Application for Swedish citizenship for citizens of Denmark, Finland, Iceland and Norway
If you are a citizen of Denmark, Finland, Iceland or Norway you can become a Swedish citizen by application if you have been resident in Sweden for at least two years.
On this page you can read more about the requirements you need to fulfil.
You must be able to prove your identity
To become a Swedish citizen you must be able to prove you identity. You can provide proof by:
- showing your national passport in the original or
- showing an identity document in the original.
You must have reached the age of 18
One requirement to become a Swedish citizen is that you have reached the age of 18. Children under the age of 18 can become Swedish citizens in conjunction with a parent's successful application to become a Swedish citizen.
The Swedish Migration Agency may make exceptions to the age requirement. For example, a child who has a Swedish mother or father may become a Swedish citizen if its parents submit an application.
You must have been living in Sweden for a certain period
In order to become a Swedish citizen, you must have been living in Sweden for a certain time (period of residence). As a Nordic citizen you must have been resident in Sweden for at least two years.
- An emigrant, formerly a Swedish citizen, who returns to Sweden.
- A person who is employed on a Swedish ship and who is registered in Sweden.
- A person who is in the employ of a Swedish company abroad and who has previously lived in Sweden.

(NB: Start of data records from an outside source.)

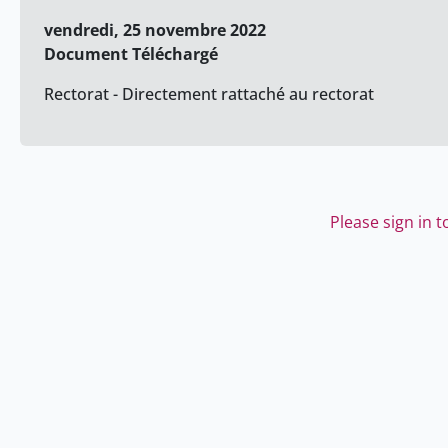
vendredi, 25 novembre 2022
Document Téléchargé
Rectorat - Directement rattaché au rectorat
Please sign in 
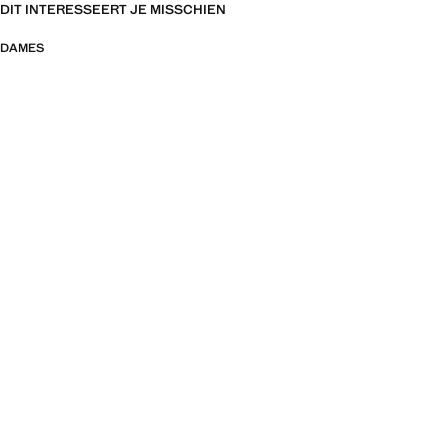
DIT INTERESSEERT JE MISSCHIEN
DAMES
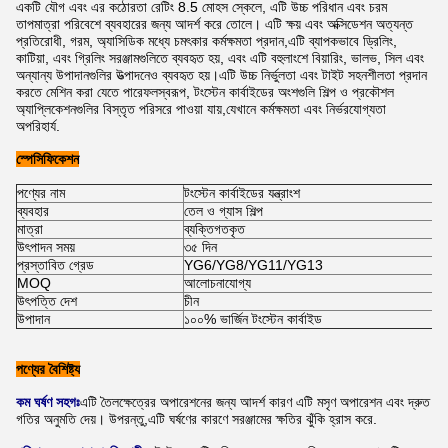
একটি যৌগ এবং এর কঠোরতা রেটিং 8.5 মোহস স্কেলে, এটি উচ্চ পরিধান এবং চরম
তাপমাত্রা পরিবেশে ব্যবহারের জন্য আদর্শ করে তোলে। এটি ক্ষয় এবং অক্সিডেশন অত্যন্ত
প্রতিরোধী, গরম, অ্যাসিডিক মধ্যে চমৎকার কর্মক্ষমতা প্রদান,এটি ব্যাপকভাবে ড্রিলিং,
কাটিয়া, এবং গ্রিলিং সরঞ্জামগুলিতে ব্যবহৃত হয়, এবং এটি বহুলাংশে বিয়ারিং, ভালভ, সিল এবং
অন্যান্য উপাদানগুলির উত্পাদনেও ব্যবহৃত হয়।এটি উচ্চ নির্ভুলতা এবং টাইট সহনশীলতা প্রদান
করতে মেশিন করা যেতে পারেফলস্বরূপ, টংস্টেন কার্বাইডের অংশগুলি শিল্প ও প্রকৌশল
অ্যাপ্লিকেশনগুলির বিস্তৃত পরিসরে পাওয়া যায়,যেখানে কর্মক্ষমতা এবং নির্ভরযোগ্যতা
অপরিহার্য.
স্পেসিফিকেশন
পণ্যের নাম
টংস্টেন কার্বাইডের যন্ত্রাংশ
ব্যবহার
তেল ও গ্যাস শিল্প
মাত্রা
ব্যক্তিগতকৃত
উৎপাদন সময়
৩৫ দিন
প্রস্তাবিত গ্রেড
YG6/YG8/YG11/YG13
MOQ
আলোচনাযোগ্য
উৎপত্তি দেশ
চীন
উপাদান
১০০% ভার্জিন টংস্টেন কার্বাইড
পণ্যের বৈশিষ্ট্য
কম ঘর্ষণ সহগঃ
এটি তৈলক্ষেত্রের অপারেশনের জন্য আদর্শ কারণ এটি মসৃণ অপারেশন এবং দ্রুত
গতির অনুমতি দেয়। উপরন্তু,এটি ঘর্ষণের কারণে সরঞ্জামের ক্ষতির ঝুঁকি হ্রাস করে.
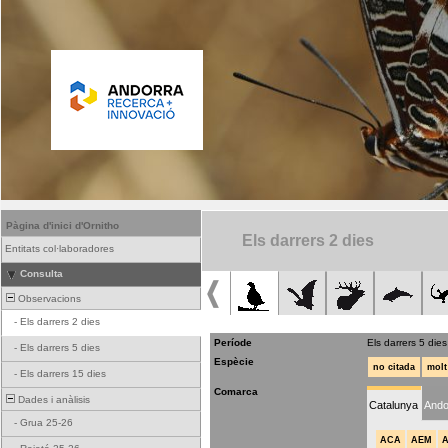
Pàgina d'inici d'Ornitho
Els darrers 2 dies
Entitats col·laboradores
Consulta
Observacions
-
Els darrers 2 dies
Període
Els darrers 5 dies
-
Els darrers 5 dies
Espècie
no citada
molt
-
Els darrers 15 dies
Comarca
Dades i anàlisis
Catalunya
Ando
-
Grua 25-26
ACA
AEM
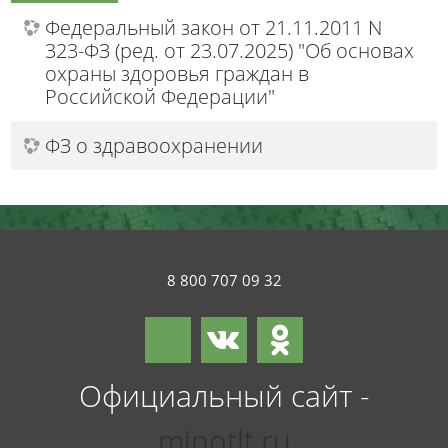
Федеральный закон от 21.11.2011 N
323-ФЗ (ред. от 23.07.2025) "Об основах
охраны здоровья граждан в
Российской Федерации"
ФЗ о здравоохранении
8 800 707 09 32
Официальный сайт -
minotlt.ru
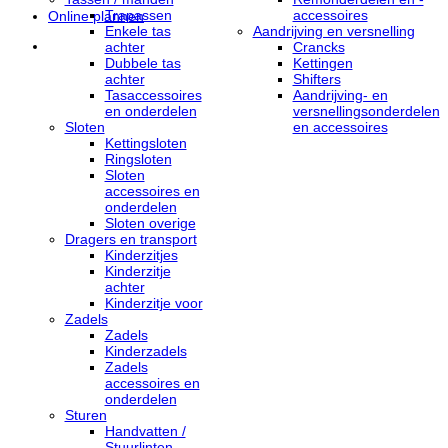
Trapassen
accessoires
Online plannen
Enkele tas
Aandrijving en versnelling
achter
Crancks
Dubbele tas
Kettingen
achter
Shifters
Tasaccessoires
Aandrijving- en
en onderdelen
versnellingsonderdelen
Sloten
en accessoires
Kettingsloten
Ringsloten
Sloten
accessoires en
onderdelen
Sloten overige
Dragers en transport
Kinderzitjes
Kinderzitje
achter
Kinderzitje voor
Zadels
Zadels
Kinderzadels
Zadels
accessoires en
onderdelen
Sturen
Handvatten /
Stuurlinten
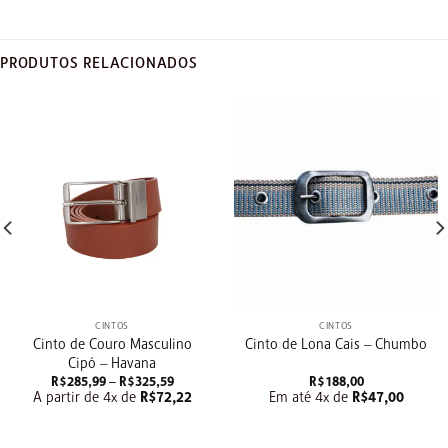
PRODUTOS RELACIONADOS
CINTOS
CINTOS
Cinto de Couro Masculino
Cinto de Lona Cais – Chumbo
Cipó – Havana
Faixa
R$
285,99
–
R$
325,59
R$
188,00
de
A partir de 4x de
R$
72,22
Em até 4x de
R$
47,00
preço:
R$285,99
.
através
R$325,59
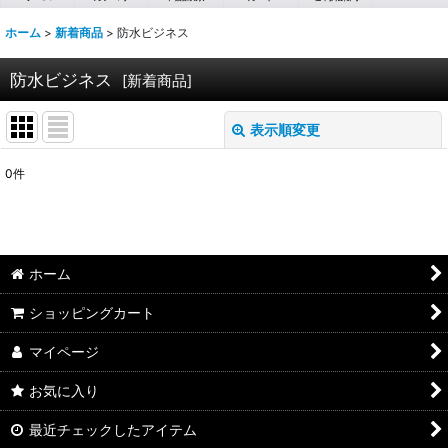
ホーム
>
新着商品
>
防水ビジネス
防水ビジネス
[
新着商品
]
表示順変更
閉じる
0
件
表示数
:
並び順
:
ホーム
絞り込む
ショッピングカート
マイページ
お気に入り
最近チェックしたアイテム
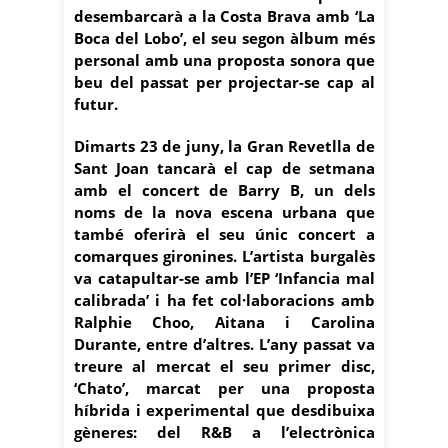
desembarcarà a la Costa Brava amb ‘La
Boca del Lobo’, el seu segon àlbum més
personal amb una proposta sonora que
beu del passat per projectar-se cap al
futur.
Dimarts 23 de juny, la Gran Revetlla de
Sant Joan tancarà el cap de setmana
amb el concert de Barry B, un dels
noms de la nova escena urbana que
també oferirà el seu únic concert a
comarques gironines. L’artista burgalès
va catapultar-se amb l’EP ‘Infancia mal
calibrada’ i ha fet col·laboracions amb
Ralphie Choo, Aitana i Carolina
Durante, entre d’altres. L’any passat va
treure al mercat el seu primer disc,
‘Chato’, marcat per una proposta
híbrida i experimental que desdibuixa
gèneres: del R&B a l’electrònica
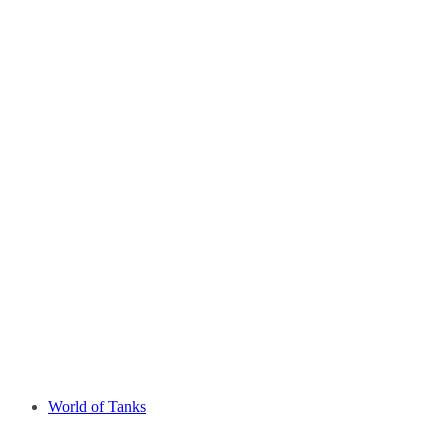
World of Tanks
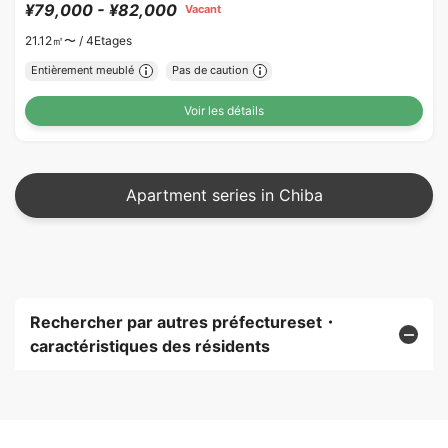
¥79,000 - ¥82,000
Vacant
21.12㎡〜 /
4Etages
Entièrement meublé
Pas de caution
Voir les détails
Apartment series in Chiba
Rechercher par autres préfectureset・
caractéristiques des résidents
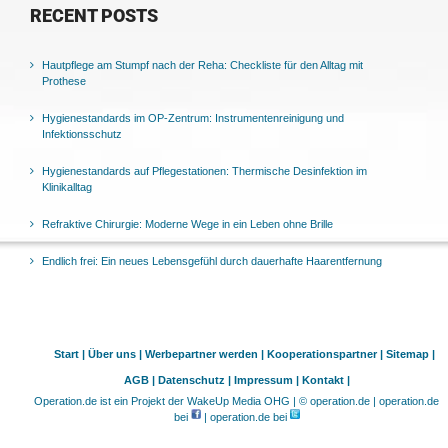
RECENT POSTS
Hautpflege am Stumpf nach der Reha: Checkliste für den Alltag mit
Prothese
Hygienestandards im OP-Zentrum: Instrumentenreinigung und
Infektionsschutz
Hygienestandards auf Pflegestationen: Thermische Desinfektion im
Klinikalltag
Refraktive Chirurgie: Moderne Wege in ein Leben ohne Brille
Endlich frei: Ein neues Lebensgefühl durch dauerhafte Haarentfernung
Start |
Über uns |
Werbepartner werden |
Kooperationspartner |
Sitemap |
AGB |
Datenschutz |
Impressum |
Kontakt |
Operation.de ist ein Projekt der WakeUp Media OHG | © operation.de | operation.de
bei
| operation.de bei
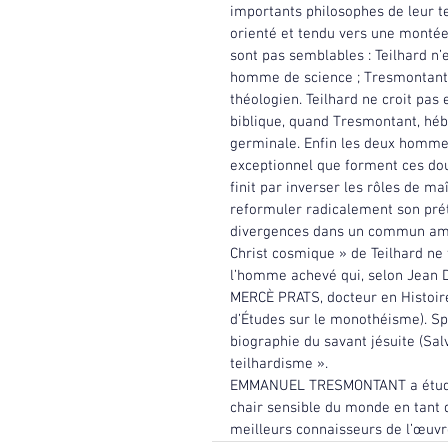
importants philosophes de leur te
orienté et tendu vers une montée
sont pas semblables : Teilhard n’e
homme de science ; Tresmontant,
théologien. Teilhard ne croit pas 
biblique, quand Tresmontant, hébr
germinale. Enfin les deux hommes
exceptionnel que forment ces dou
finit par inverser les rôles de ma
reformuler radicalement son pré
divergences dans un commun amou
Christ cosmique » de Teilhard ne f
l’homme achevé qui, selon Jean Du
MERCÈ PRATS, docteur en Histoir
d’Études sur le monothéisme). Spé
biographie du savant jésuite (Salv
teilhardisme ».
EMMANUEL TRESMONTANT a étudié l
chair sensible du monde en tant q
meilleurs connaisseurs de l’œuvre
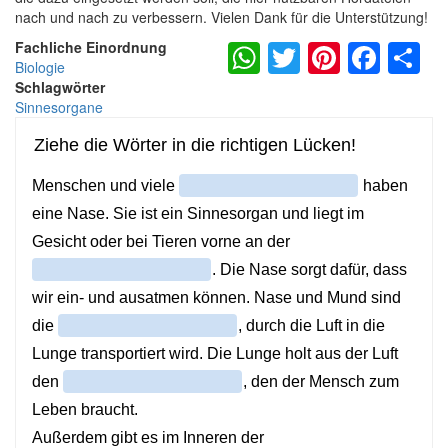
nach und nach zu verbessern. Vielen Dank für die Unterstützung!
WhatsApp
Twitter
Pintere
Fac
S
Fachliche Einordnung
Biologie
Schlagwörter
Sinnesorgane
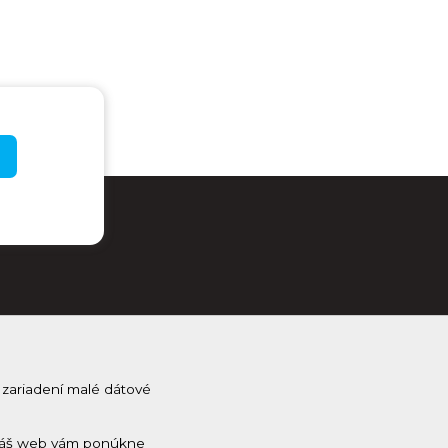
 zariadení malé dátové
j Kam na Horehroní
na odber a dostávaj novinky ako prvý
 a náš web vám ponúkne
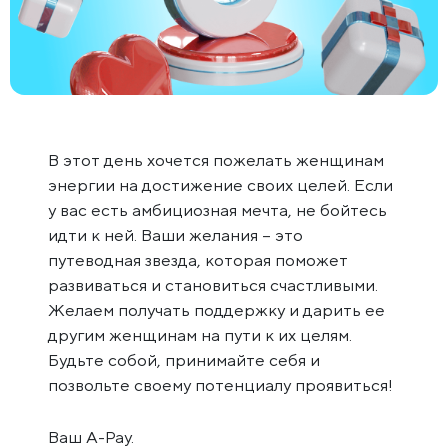
В этот день хочется пожелать женщинам
энергии на достижение своих целей. Если
у вас есть амбициозная мечта, не бойтесь
идти к ней. Ваши желания – это
путеводная звезда, которая поможет
развиваться и становиться счастливыми.
Желаем получать поддержку и дарить ее
другим женщинам на пути к их целям.
Будьте собой, принимайте себя и
позвольте своему потенциалу проявиться!
Ваш A-Pay.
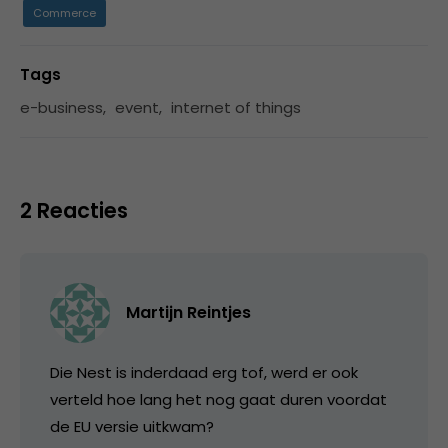
Commerce
Tags
e-business
,
event
,
internet of things
2 Reacties
Martijn Reintjes
Die Nest is inderdaad erg tof, werd er ook
verteld hoe lang het nog gaat duren voordat
de EU versie uitkwam?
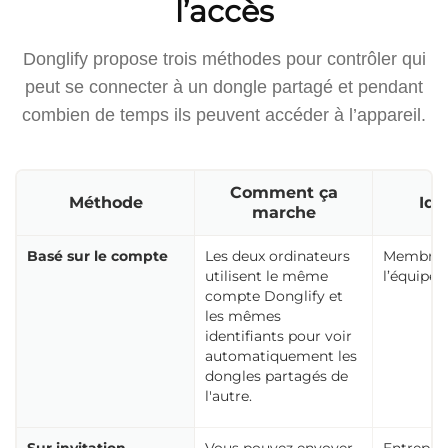
l’accès
Donglify propose trois méthodes pour contrôler qui
peut se connecter à un dongle partagé et pendant
combien de temps ils peuvent accéder à l’appareil.
Comment ça
Méthode
Idé
marche
Basé sur le compte
Les deux ordinateurs
Membres 
utilisent le même
l’équipe
compte Donglify et
les mêmes
identifiants pour voir
automatiquement les
dongles partagés de
l'autre.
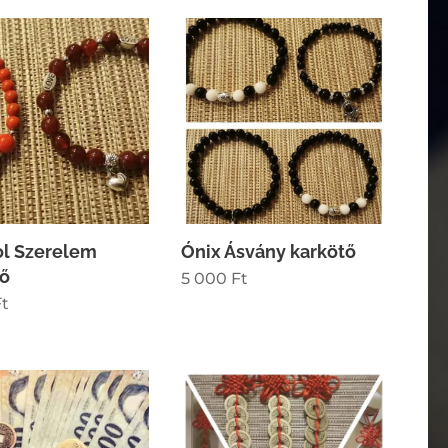
ol Szerelem
Ónix Ásvány karkötő
tő
5 000
Ft
t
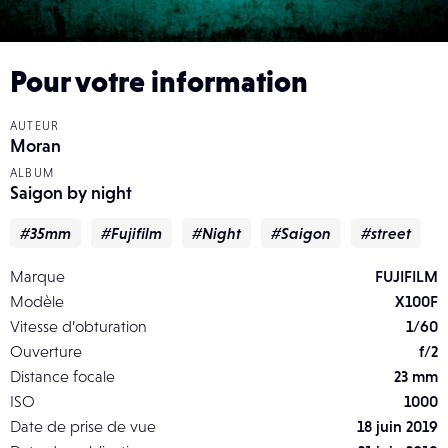
Pour votre information
AUTEUR
Moran
ALBUM
Saigon by night
#35mm
#Fujifilm
#Night
#Saigon
#street
Marque
FUJIFILM
Modèle
X100F
Vitesse d’obturation
1/60
Ouverture
f/2
Distance focale
23 mm
ISO
1000
Date de prise de vue
18 juin 2019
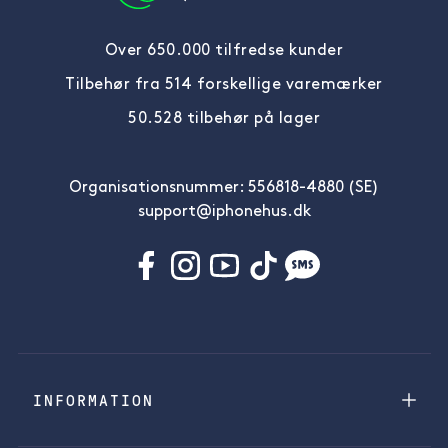
Over 650.000 tilfredse kunder
Tilbehør fra 514 forskellige varemærker
50.528 tilbehør på lager
Organisationsnummer: 556818-4880 (SE)
support@iphonehus.dk
INFORMATION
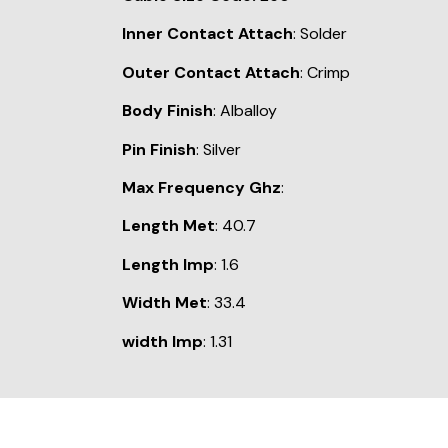
Inner Contact Attach
: Solder
Outer Contact Attach
: Crimp
Body Finish
: Alballoy
Pin Finish
: Silver
Max Frequency Ghz
:
Length Met
: 40.7
Length Imp
: 1.6
Width Met
: 33.4
width Imp
: 1.31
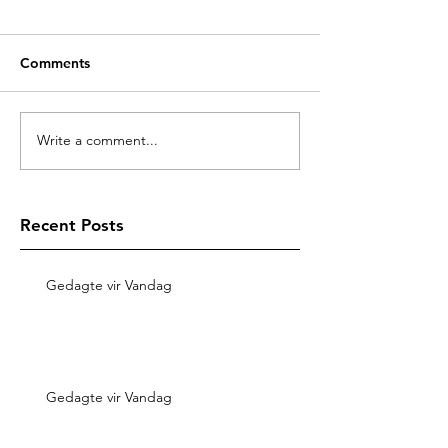
Comments
Write a comment...
Recent Posts
Gedagte vir Vandag
Gedagte vir Vandag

- A person who has been married to a Swedish citizen abroad for at least ten years and who does not live in their country of origin. The person must have strong ties with Sweden, e.g. through frequent visits or having a strong need to become a Swedish citizen.
- A person whose uninterrupted period of residence in Sweden is too short. Such a person may be allowed to count previous periods of residence in Sweden, partly or in full. This depends on how long and why they have been abroad.
If you have been abroad
It does not matter if you have travelled abroad, for example for a short stay or holiday. However, if you have been abroad for longer periods, the time must be reduced from your period of residence.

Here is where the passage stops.